ChatGPT cannot draft patent claims reciting novel and nonobvious features of an invention unless the user provides details of those features in the prompt. If you understand how generative language models work, this is self-evident. Otherwise, you may be among the breathless majority who seem to think that this technology is magic.

But if you provide details of novel and nonobvious features in the prompt then you are, as this article rightly points out, disclosing confidential information to OpenAI.

So, no, ChatGPT cannot assist an ethical patent attorney to draft patent applications (except, perhaps, for the background section).

Interesting...I think I wrote a paper about this in 2021. See "Limits of Using Artificial Intelligence and GPT-3 in Patent Prosecution"

https://papers.ssrn.com/sol3/papers.cfm?abstract_id=3899388

Best,
ST

The question "Can?" must be answered in the affirmative.

But that question is hardly the best question.

Others that come to mind:

- Most efficacious?
- Best combination of efficient and effective?
- Should?

Another consideration beyond that of inputs NOT being private, is that of any continual learning, especially of others. There may well be NO manner of tracking any specific input gained from that input to anyone else's generated output, so it is likely impossible to show derivation.

Also, the 'salve' of having a year to file once anything is shared to the public (given the utter lack of ability to trace derivation) would be COLD COMFORT if before that year was up someone else simply filed quicker. Given as there is no such thing as swearing behind, the fact of the matter is that someone else using the tool COULD benefit from your public sharing and even file THAT SAME DAY benefiting from your public sharing and beating you to a filing, thus making your own work** to be prior art against you.
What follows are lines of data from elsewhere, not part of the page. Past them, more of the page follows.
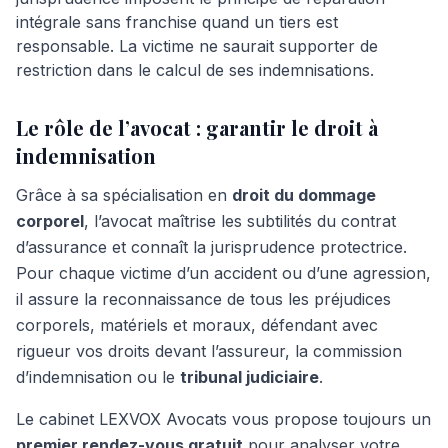
intégrale sans franchise quand un tiers est
responsable. La victime ne saurait supporter de
restriction dans le calcul de ses indemnisations.
Le rôle de l’avocat : garantir le droit à
indemnisation
Grâce à sa spécialisation en
droit du dommage
corporel
, l’avocat maîtrise les subtilités du contrat
d’assurance et connaît la jurisprudence protectrice.
Pour chaque victime d’un accident ou d’une agression,
il assure la reconnaissance de tous les préjudices
corporels, matériels et moraux, défendant avec
rigueur vos droits devant l’assureur, la commission
d’indemnisation ou le
tribunal judiciaire
.
Le cabinet LEXVOX Avocats vous propose toujours un
premier rendez-vous gratuit
pour analyser votre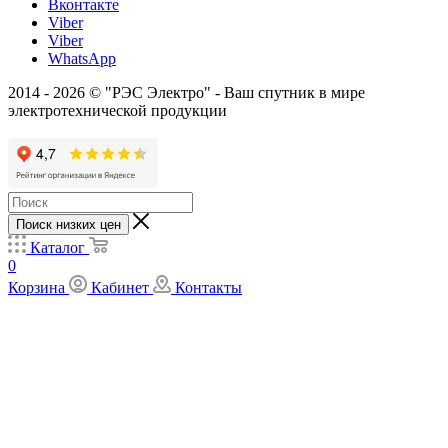
Вконтакте
Viber
Viber
WhatsApp
2014 - 2026 © "РЭС Электро" - Ваш спутник в мире
электротехнической продукции
Поиск низких цен
Каталог
0
Корзина
Кабинет
Контакты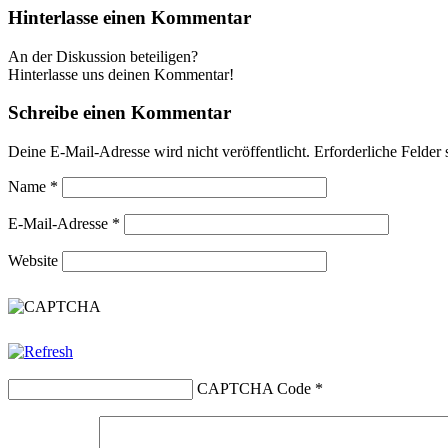
Hinterlasse einen Kommentar
An der Diskussion beteiligen?
Hinterlasse uns deinen Kommentar!
Schreibe einen Kommentar
Deine E-Mail-Adresse wird nicht veröffentlicht.
Erforderliche Felder 
Name
*
E-Mail-Adresse
*
Website
CAPTCHA Code
*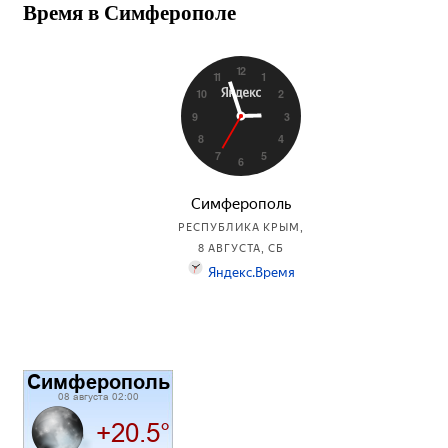
Время в Симферополе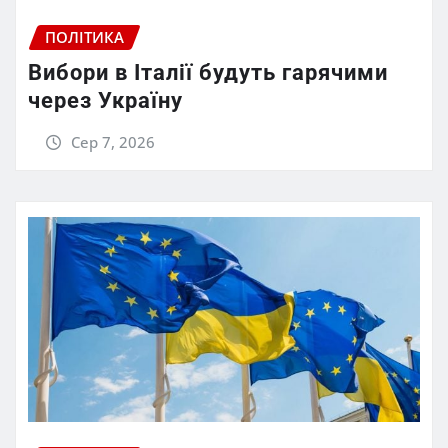
ПОЛІТИКА
Вибори в Італії будуть гарячими
через Україну
Сер 7, 2026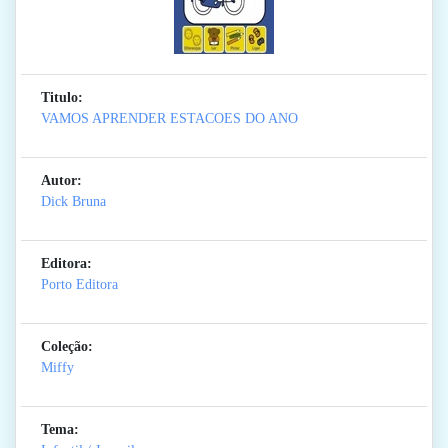
Titulo:
VAMOS APRENDER ESTACOES DO ANO
Autor:
Dick Bruna
Editora:
Porto Editora
Coleção:
Miffy
Tema: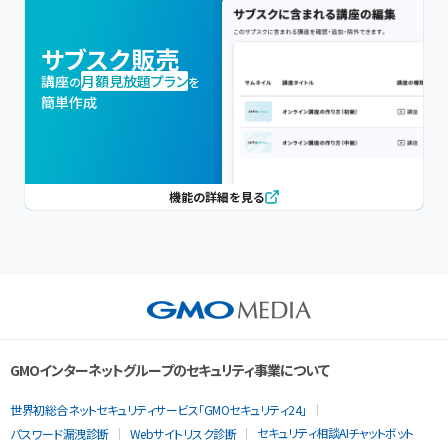
サブスク販売
講座
月額見放題プラン
の
を
簡単作成
機能の詳細を見る
GMOインターネットグループのセキュリティ事業について
世界初総合ネットセキュリティサービス「GMOセキュリティ24」
セキュリティ相談AIチャットボット
パスワード漏洩診断
Webサイトリスク診断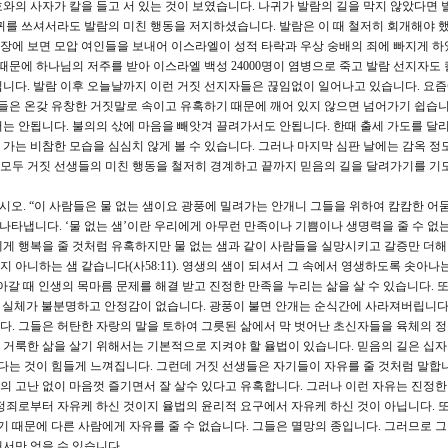
와의 사자가 칼을 들고 서 있는 것이 보였습니다. 나귀가 발람의 길을 막지 않았다면 
귀를 쓰셔서라도 발람의 미친 행동을 저지하셨습니다. 발람은 이 때 철저히 회개해야 했
장에 보면 모압 여인들을 보내어 이스라엘이 성적 타락과 우상 숭배의 죄에 빠지게 하
때문에 하나님의 저주를 받아 이스라엘 백성 24000명이 염병으로 죽고 발람 선지자도
니다. 발람 이후 오늘날까지 이런 거짓 선지자들은 끊임없이 일어나고 있습니다. 요
이들은 온갖 유창한 거짓말로 속이고 유혹하기 때문에 깨어 있지 않으면 넘어가기 쉽습니
는 안됩니다. 불의의 삯에 마음을 빼앗겨 끌려가서도 안됩니다. 한때 출세 가도를 달
가는 비참한 모습을 심심치 않게 볼 수 있습니다. 그러나 마지막 심판 날에는 감옥 정
리 모두 거짓 선생들의 미친 행동을 철저히 경계하고 끝까지 믿음의 길을 달려가기를 기
시오. “이 사람들은 물 없는 샘이요 광풍에 밀려가는 안개니 그들을 위하여 캄캄한 어
나타냅니다. ‘물 없는 샘’이란 우리에게 아무런 만족이나 기쁨이나 생명력을 줄 수 없는
게 행복을 줄 것처럼 유혹하지만 물 없는 샘과 같이 사람들을 실망시키고 갈증만 더해
지 아니하는 샘 같습니다(사58:11). 영생의 샘이 되셔서 그 속에서 영생하도록 솟아나
나아갈 때 인생의 목마름 문제를 해결 받고 진정한 만족을 누리는 삶을 살 수 있습니다. 
는 실체가 불분명하고 안정감이 없습니다. 광풍이 불면 안개는 순식간에 사라져버립니다.
. 그들은 허탄한 자랑의 말을 토하여 그릇된 삶에서 막 벗어난 초신자들을 육체의 
거룩한 삶을 살기 위해서는 기본적으로 지켜야 할 율법이 있습니다. 믿음의 길은 십
산다는 것이 힘들게 느껴집니다. 그런데 거짓 선생들은 자기들이 자유를 줄 것처럼 말합니
 고난 없이 마음껏 즐기면서 잘 살수 있다고 유혹합니다. 그러나 이런 자유는 진정한
정죄로부터 자유케 하신 것이지 율법의 윤리적 요구에서 자유케 하신 것이 아닙니다. 또
기 때문에 다른 사람에게 자유를 줄 수 없습니다. 그들은 멸망의 종입니다. 그러므로 
서만 얻을 수 있습니다.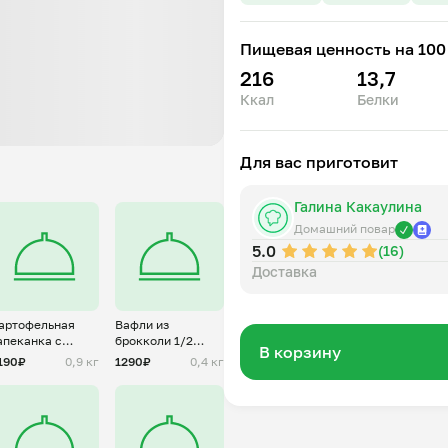
Пищевая ценность на 100 
216
13,7
Ккал
Белки
Для вас приготовит
Галина Какаулина
Домашний повар
5.0
(16)
Доставка
артофельная
Вафли из
апеканка с
брокколи 1/2
В корзину
аршем из
порции
190₽
0,9 кг
1290₽
0,4 кг
овядины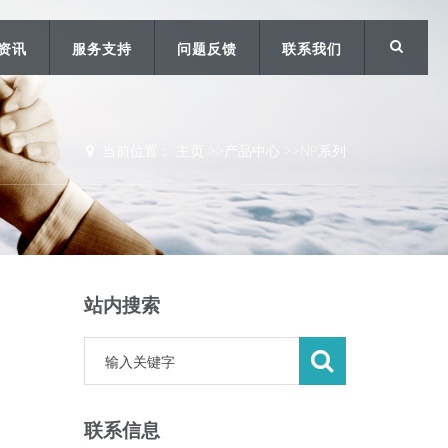
资讯
服务支持
问题反馈
联系我们
当前位置：
主页
>>
产品中心
>>
NP系列
站内搜索
联系信息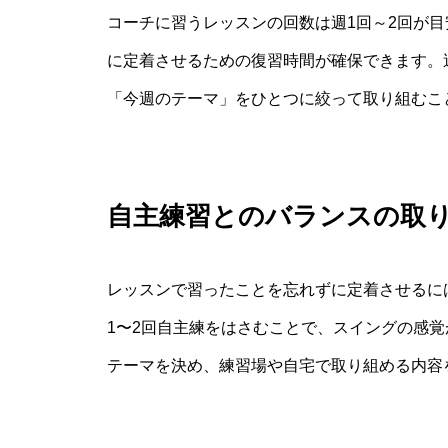
コーチに習うレッスンの回数は週1回～2回が
に定着させるための復習時間が確保できます。
「今週のテーマ」をひとつに絞って取り組むこ
自主練習とのバランスの取
レッスンで習ったことを忘れずに定着させるに
1〜2回自主練をはさむことで、スイングの感
テーマを決め、練習場や自宅で取り組める内容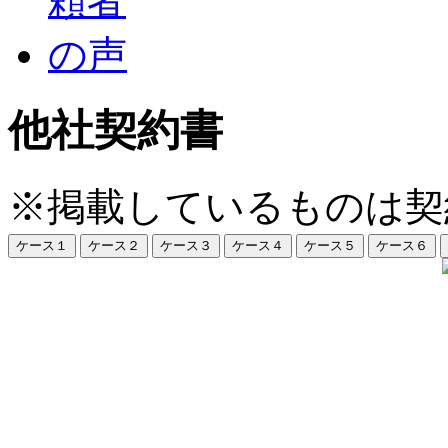
他社契約書
※掲載しているものは契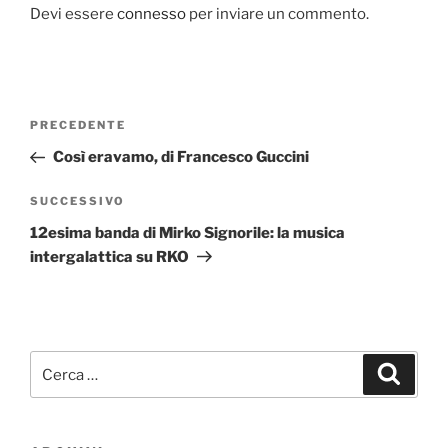
k
Devi essere
connesso
per inviare un commento.
Navigazione
Articolo
PRECEDENTE
articoli
precedente:
Così eravamo, di Francesco Guccini
Articolo
SUCCESSIVO
successivo
12esima banda di Mirko Signorile: la musica
intergalattica su RKO
Cerca:
Cerca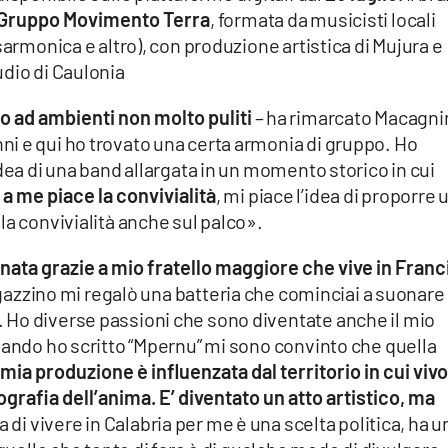
Gruppo Movimento Terra
, formata da musicisti locali
sarmonica e altro), con produzione artistica di Mujura e
udio di Caulonia
o ad ambienti non molto puliti
– ha rimarcato Macagni
i e qui ho trovato una certa armonia di gruppo. Ho
dea di una band allargata in un momento storico in cui
é
a me piace la convivialità
, mi piace l’idea di proporre 
la convivialità anche sul palco».
nata grazie a mio fratello maggiore che vive in Franc
gazzino mi regalò una batteria che cominciai a suonare 
Ho diverse passioni che sono diventate anche il mio
uando ho scritto “Mpernu” mi sono convinto che quella
 mia produzione è influenzata dal territorio in cui vivo,
grafia dell’anima. E’ diventato un atto artistico, ma
a di vivere in Calabria per me è una scelta politica, ha u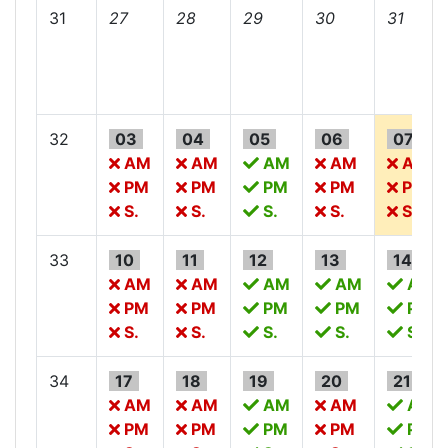
31
27
28
29
30
31
32
03
04
05
06
07
AM
AM
AM
AM
AM
PM
PM
PM
PM
PM
S.
S.
S.
S.
S.
33
10
11
12
13
14
AM
AM
AM
AM
AM
PM
PM
PM
PM
PM
S.
S.
S.
S.
S.
34
17
18
19
20
21
AM
AM
AM
AM
AM
PM
PM
PM
PM
PM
**of course, you would never even be able to prove this was one's own work.

Also, I took a peek at Prof. Tu's article and simply saw an egregious error in the abstract that stopped me cold:

"The underlying basis for patent law is a quid pro quo: the inventor discloses how to make and use the invention and in exchange for that disclosure, the public gives the inventor an exclusive right to practice that invention, for a limited time"

No.

This is NOT the bargain.

The patent right is NOT an affirmative act to practice anything - it is a negative right to keep others from practicing.

This is most easily (and quickly) grasped with the understanding of improvement patents that build on the inventions of others (and to those others, the negative right is OFTEN still in place - which means that one does NOT have an affirmative right to practice one's own (improvement) invention.